Understanding Vectors - Vector Addition
By participating in a group activity, students will learn how to add force vectors. They will see the significance of direction when adding vector quantities.
- Differentiate between scalar and vector quantities.
- Graphically add vectors.
- Identify examples of vectors and scalars.
Context for Use
Resource Type: Activities:Classroom Activity:Short Activity:Demonstration, Activities:Classroom Activity
Grade Level: High School (9-12)
Description and Teaching Materials
The actual activity begins by hanging a two kilogram mass from a spring scale which is calibrated in Newtons.
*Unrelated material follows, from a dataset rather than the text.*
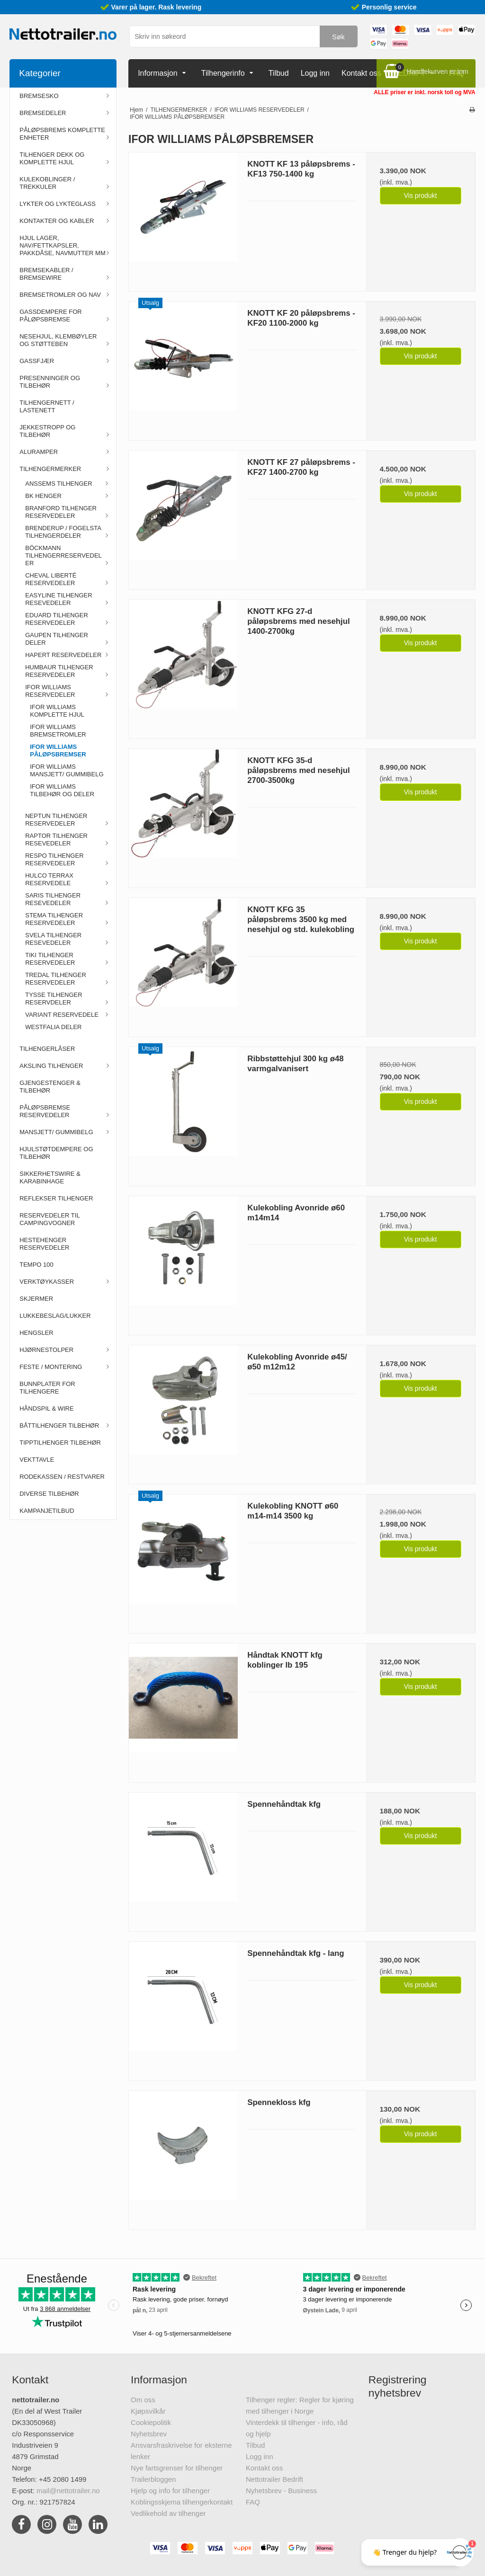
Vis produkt (420, 195)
The reading will be approximately 20 N. Then the same mass is suspended from a string (approximately 2 meters long) which is hanging from two spring scales which are attached to the blackboard. The mass is not placed in the middle, but closer to one end than the other. The readings of both spring scales are recorded, and the direction of force of each spring scale is marked by tracing the string on each side of the mass. An appropriate scale is chosen, and vectors are drawn to represent the force of each spring scale. When the force vectors are added to each other, the resultant should be very close to 20 N straight up (to balance the weight of approximately 20 N down). It becomes clear that adding the magnitudes of the two forces as scalars gives an incorrect total force, but adding them as vectors gives an appropriate resultant force.
-2 spring scales calibrated in Newtons
-One 2 m piece of string
-One 2 kg mass
Teaching Notes and Tips
Spend adequate time dealing with how to measure angles when adding the vectors.